Neue Technologie zur Durchführung von Tiefseeforschung an fragilen Organismen

Ein Professor für Meerestechnik und Ozeanographie an der University of Rhode Island hat zusammen mit einem multidisziplinären Forschungsteam aus mehreren Institutionen erfolgreich neue Technologien demonstriert, mit denen konserviertes Gewebe und hochauflösende 3D-Bilder innerhalb weniger Minuten nach der Begegnung mit einigen der empfindlichsten Tiere in der Tiefe erhalten werden können Ozean.

URI-Professor Brennan Phillips, der Hauptforscher des Projekts, und ein Team von 15 Forschern aus sechs Institutionen, darunter URI, haben gezeigt, dass es möglich ist, den Prozess der Feststellung, ob eine neue oder seltene Art entdeckt wurde, um Jahre zu verkürzen. Die Ergebnisse ihrer Arbeit sind veröffentlicht heute (17. Januar) in der Zeitschrift Wissenschaftliche Fortschritte.
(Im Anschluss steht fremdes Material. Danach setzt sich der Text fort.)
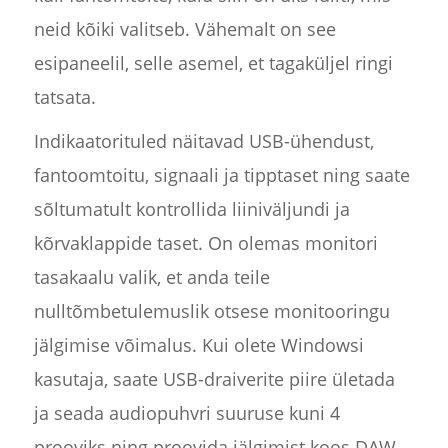
neid kõiki valitseb. Vähemalt on see
esipaneelil, selle asemel, et tagaküljel ringi
tatsata.
Indikaatorituled näitavad USB-ühendust,
fantoomtoitu, signaali ja tipptaset ning saate
sõltumatult kontrollida liiniväljundi ja
kõrvaklappide taset. On olemas monitori
tasakaalu valik, et anda teile
nulltõmbetulemuslik otsese monitooringu
jälgimise võimalus. Kui olete Windowsi
kasutaja, saate USB-draiverite piire ületada
ja seada audiopuhvri suuruse kuni 4
prooviks ning proovida jälgimist koos DAW-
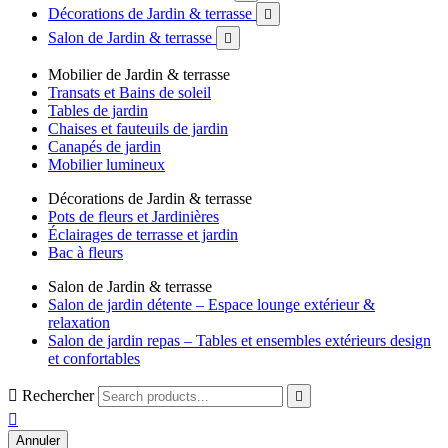
Décorations de Jardin & terrasse

Salon de Jardin & terrasse

Mobilier de Jardin & terrasse
Transats et Bains de soleil
Tables de jardin
Chaises et fauteuils de jardin
Canapés de jardin
Mobilier lumineux
Décorations de Jardin & terrasse
Pots de fleurs et Jardinières
Éclairages de terrasse et jardin
Bac à fleurs
Salon de Jardin & terrasse
Salon de jardin détente – Espace lounge extérieur &
relaxation
Salon de jardin repas – Tables et ensembles extérieurs design
et confortables

Rechercher


Annuler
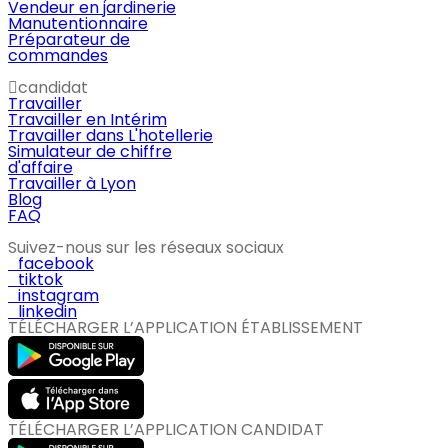
Vendeur en jardinerie
Manutentionnaire
Préparateur de
commandes
candidat
Travailler
Travailler en Intérim
Travailler dans L'hotellerie
Simulateur de chiffre
d'affaire
Travailler à Lyon
Blog
FAQ
Suivez-nous sur les réseaux sociaux
facebook
tiktok
instagram
linkedin
TÉLÉCHARGER L’APPLICATION ÉTABLISSEMENT
TÉLÉCHARGER L’APPLICATION CANDIDAT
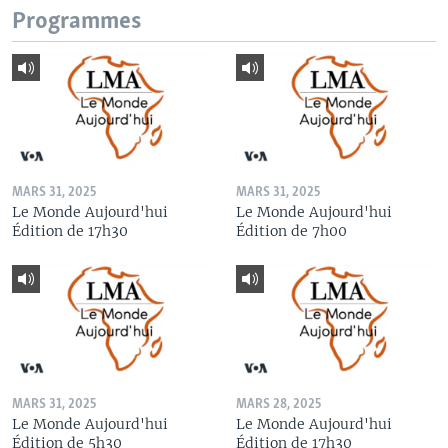
Programmes
MARS 31, 2025
MARS 31, 2025
Le Monde Aujourd'hui
Le Monde Aujourd'hui
Édition de 17h30
Édition de 7h00
MARS 31, 2025
MARS 28, 2025
Le Monde Aujourd'hui
Le Monde Aujourd'hui
Édition de 5h30
Édition de 17h30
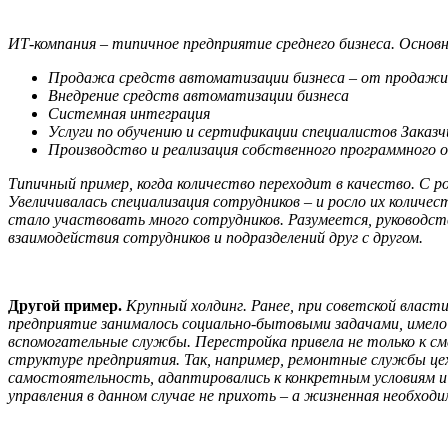
ИТ-компания – типичное предприятие среднего бизнеса. Основ
Продажа средств автоматизации бизнеса – от продажи
Внедрение средств автоматизации бизнеса
Системная интеграция
Услуги по обучению и сертификации специалистов Заказч
Производство и реализация собственного программного о
Типичный пример, когда количество переходит в качество. С 
Увеличивалась специализация сотрудников – и росло их количе
стало участвовать много сотрудников. Разумеется, руководст
взаимодействия сотрудников и подразделений друг с другом.
Другой пример.
Крупный холдинг. Ранее, при советской власт
предприятие занималось социально-бытовыми задачами, имело
вспомогательные службы. Перестройка привела не только к сме
структуре предприятия. Так, например, ремонтные службы цех
самостоятельность, адаптировались к конкретным условиям и
управления в данном случае не прихоть – а жизненная необход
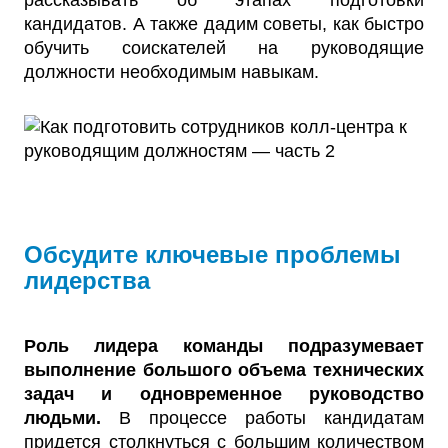
рассказывать об этапах подготовки
кандидатов. А также дадим советы, как быстро
обучить соискателей на руководящие
должности необходимым навыкам.
Обсудите ключевые проблемы
лидерства
Роль лидера команды подразумевает
выполнение большого объема технических
задач и одновременное руководство
людьми.
В процессе работы кандидатам
придется столкнуться с большим количеством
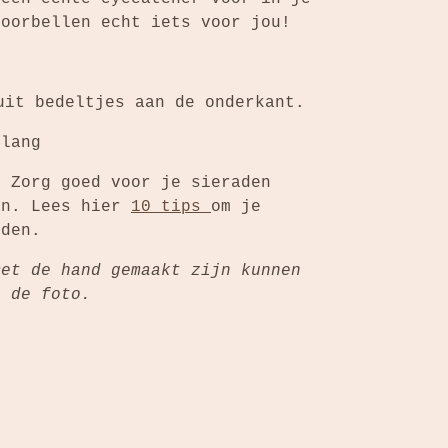
 oorbellen echt iets voor jou!
uit bedeltjes aan de onderkant.
 lang
: Zorg goed voor je sieraden
an. Lees hier
10 tips
om je
uden.
met de hand gemaakt zijn kunnen
n de foto.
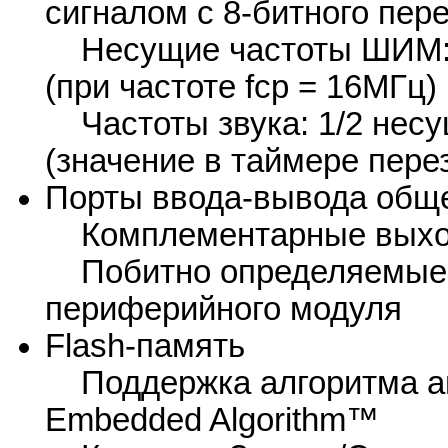
сигналом с 8-битного пер
Несущие частоты ШИМ: 62,
(при частоте fcp = 16МГц)
Частоты звука: 1/2 несу
(значение в таймере перез
Порты ввода-вывода обще
Комплементарные выходы
Побитно определяемые к
периферийного модуля
Flash-память
Поддержка алгоритма ав
Embedded Algorithm™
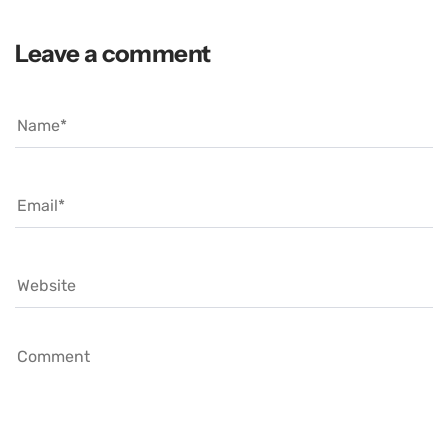
Leave a comment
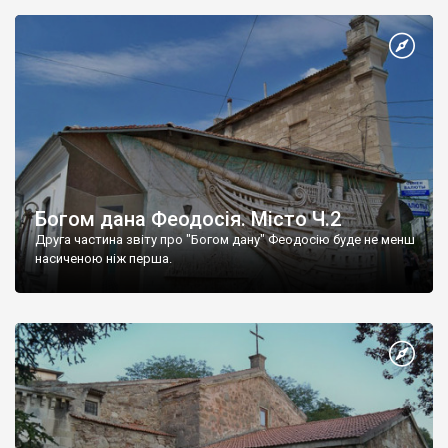
Богом дана Феодосія. Місто Ч.2
Друга частина звіту про "Богом дану" Феодосію буде не менш
насиченою ніж перша.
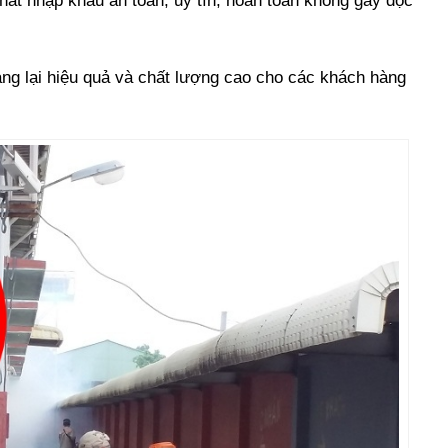
hất nhập khẩu an toàn, uy tín, hoàn toàn không gây độc
ng lại hiệu quả và chất lượng cao cho các khách hàng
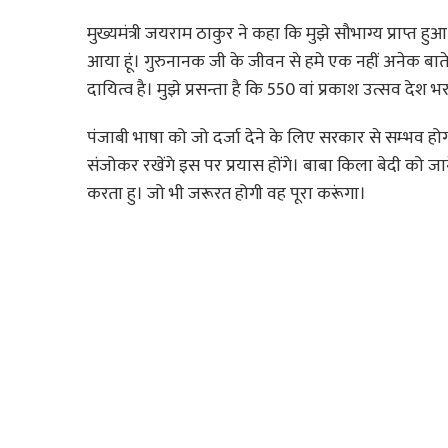
मुख्यमंत्री जयराम ठाकुर ने कहा कि मुझे सौभाग्य प्राप्त
आया हूं। गुरुनानक जी के जीवन से हमे एक नहीं अनेक बा
दायित्व है। मुझे प्रसन्ता है कि 550 वां प्रकाश उत्सव देश
पंजाबी भाषा को जो दर्जा देने के लिए सरकार से सम्भव ह
संजोकर रखेंगे इस पर प्रयास होंगे। बाबा किला बेदी को 
करता हु। जो भी जरूरत होगी वह पूरा करूंगा।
Robotiker, Meeresingenieure, Bioingenieure sowie Meeres- und Molekularbiologen aus der Abteilung für Meerestechnik des URI; das Bigelow Laboratory for Ocean Sciences in East Boothbay, Maine; die School of Engineering and Applied Sciences der Harvard University; Monterey Bay Aquarium Research Institute (MBARI) in Kalifornien; PA Consulting, ein weltweit tätiges Unternehmen, das sich auf Innovation konzentriert; und das Department of Natural Sciences am Baruch College der City University of New York bildeten das Team. Das Papier repräsentiert fünf Jahre Forschung.
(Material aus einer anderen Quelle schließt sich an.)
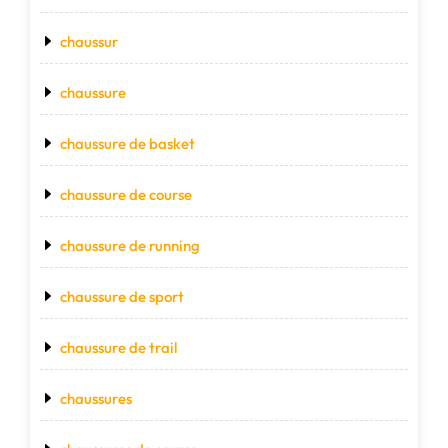
chaussur
chaussure
chaussure de basket
chaussure de course
chaussure de running
chaussure de sport
chaussure de trail
chaussures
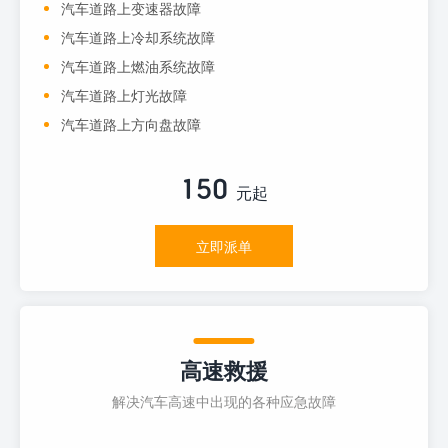
汽车道路上变速器故障
汽车道路上冷却系统故障
汽车道路上燃油系统故障
汽车道路上灯光故障
汽车道路上方向盘故障
150
元起
立即派单
高速救援
解决汽车高速中出现的各种应急故障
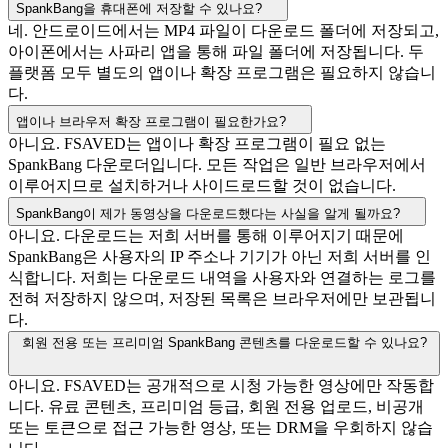
SpankBang을 휴대폰에 저장할 수 있나요?
네. 안드로이드에서는 MP4 파일이 다운로드 폴더에 저장되고,
아이폰에서는 사파리 앱을 통해 파일 폴더에 저장됩니다. 두
플랫폼 모두 별도의 앱이나 확장 프로그램은 필요하지 않습니
다.
앱이나 브라우저 확장 프로그램이 필요한가요?
아니요. FSAVED는 앱이나 확장 프로그램이 필요 없는
SpankBang 다운로더입니다. 모든 작업은 일반 브라우저에서
이루어지므로 설치하거나 사이드로드할 것이 없습니다.
SpankBang이 제가 동영상을 다운로드했다는 사실을 알게 될까요?
아니요. 다운로드는 저희 서버를 통해 이루어지기 때문에
SpankBang은 사용자의 IP 주소나 기기가 아닌 저희 서버를 인
식합니다. 저희는 다운로드 내역을 사용자와 연결하는 로그를
전혀 저장하지 않으며, 저장된 목록은 브라우저에만 보관됩니
다.
회원 전용 또는 프리미엄 SpankBang 콘텐츠를 다운로드할 수 있나요?
아니요. FSAVED는 공개적으로 시청 가능한 영상에만 작동합
니다. 유료 콘텐츠, 프리미엄 등급, 회원 전용 업로드, 비공개
또는 토큰으로 접근 가능한 영상, 또는 DRM을 우회하지 않습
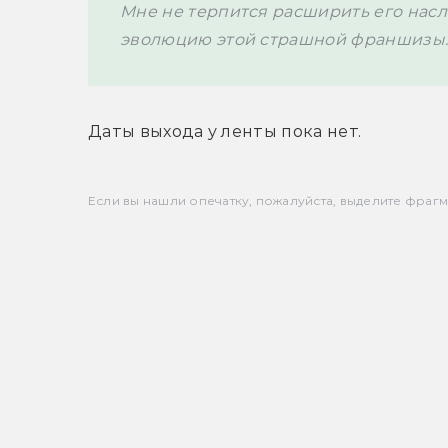
Мне не терпится расширить его нас
эволюцию этой страшной франшизы
Даты выхода у ленты пока нет.
Если вы нашли опечатку, пожалуйста, выделите фрагмен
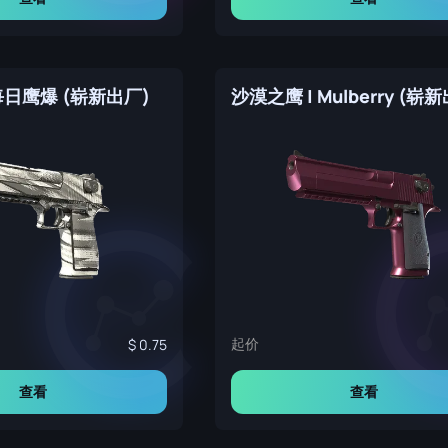
每日鹰爆 (崭新出厂)
沙漠之鹰 | Mulberry (崭
起价
0.75
查看
查看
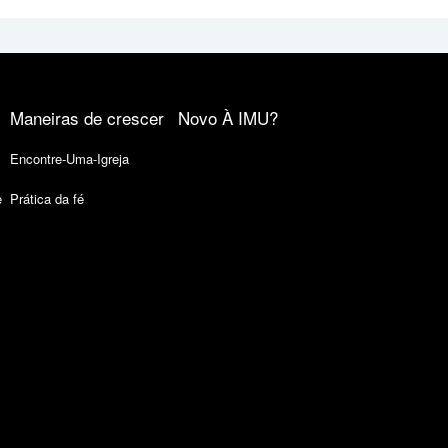
Maneiras de crescer
Novo À IMU?
Encontre-Uma-Igreja
e
Prática da fé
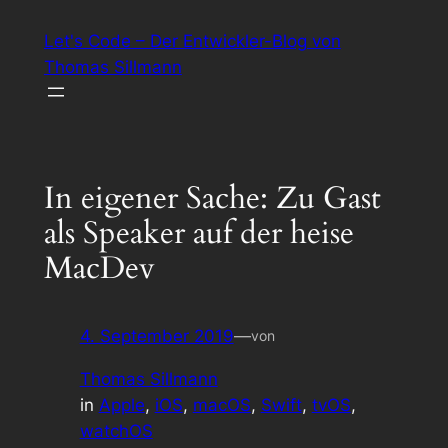
Zum
Let's Code – Der Entwickler-Blog von
Inhalt
Thomas Sillmann
springen
In eigener Sache: Zu Gast
als Speaker auf der heise
MacDev
4. September 2019
—
von
Thomas Sillmann
in
Apple
, 
iOS
, 
macOS
, 
Swift
, 
tvOS
, 
watchOS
Revolutionäre Fortschritte in der Unterwasserbildgebung, Robotik und Genomsequenzierung haben die Meeresforschung verändert, heißt es in der Studie. Die Forschung zeigt, dass es innerhalb weniger Minuten nach einer Begegnung mit einem Tiefseetier möglich ist, detaillierte Messungen und Bewegungen des Tieres zu erfassen, ein vollständiges Genom zu erhalten und eine umfassende Liste der exprimierten Gene zu erstellen, die auf seinen physiologischen Status hinweisen der tiefe Ozean. Das Ergebnis dieser reichhaltigen digitalen Daten ist ein „Cybertyp“ eines einzelnen Tieres und nicht ein physischer „Holotyp“, der traditionell in Museumssammlungen zu finden ist.

Ein rotierend betätigtes Dodekaeder (RAD-2) kapselt einen holoplanktonischen Polychaeten (Tomopteris, ein Meereswurm) ein. Video von einem ferngesteuerten Fahrzeug (ROV), Wissenschaftskamera SuBastian, Schmidt Ocean Institute. Bildnachweis: Schmidt Ocean Institute

„Wenn Forscher derzeit eine ihrer Meinung nach neue Art beschreiben wollen, stehen sie vor einem mühsamen Prozess“, sagte Phillips. „Die Art und Weise, wie es jetzt gemacht wird, besteht darin, eine Probe zu fangen, was sehr schwierig ist, weil viele dieser Tiere so empfindlich und hauchdünn sind, und es ist wahrscheinlich, dass Sie sie überhaupt nicht sammeln können. Aber wenn Sie erfolgreich sammeln Ein Tier konservieren Sie dann in einem Glas.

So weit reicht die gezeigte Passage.